- WHAT THE TASK ASKS -
Each record here should be printed again exactly; please leave its pictures out.

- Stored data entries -
-- -- --

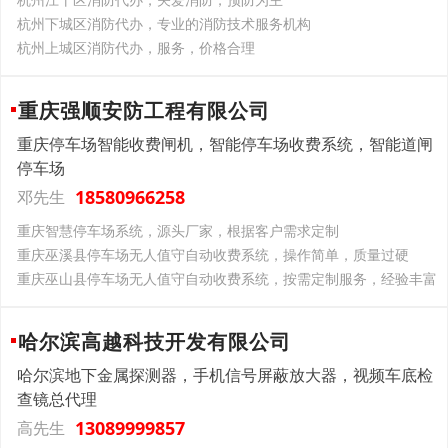
杭州下城区消防代办，专业的消防技术服务机构
杭州上城区消防代办，服务，价格合理
重庆强顺安防工程有限公司
重庆停车场智能收费闸机，智能停车场收费系统，智能道闸
停车场
18580966258
邓先生
重庆智慧停车场系统，源头厂家，根据客户需求定制
重庆巫溪县停车场无人值守自动收费系统，操作简单，质量过硬
重庆巫山县停车场无人值守自动收费系统，按需定制服务，经验丰富
哈尔滨高越科技开发有限公司
哈尔滨地下金属探测器，手机信号屏蔽放大器，视频车底检
查镜总代理
13089999857
高先生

-- -- --

- TASK RESULT -
杭州下城区消防代办，专业的消防技术服务机构
杭州上城区消防代办，服务，价格合理
重庆强顺安防工程有限公司
重庆停车场智能收费闸机，智能停车场收费系统，智能道闸
停车场
18580966258
邓先生
重庆智慧停车场系统，源头厂家，根据客户需求定制
重庆巫溪县停车场无人值守自动收费系统，操作简单，质量过硬
重庆巫山县停车场无人值守自动收费系统，按需定制服务，经验丰富
哈尔滨高越科技开发有限公司
哈尔滨地下金属探测器，手机信号屏蔽放大器，视频车底检
查镜总代理
13089999857
高先生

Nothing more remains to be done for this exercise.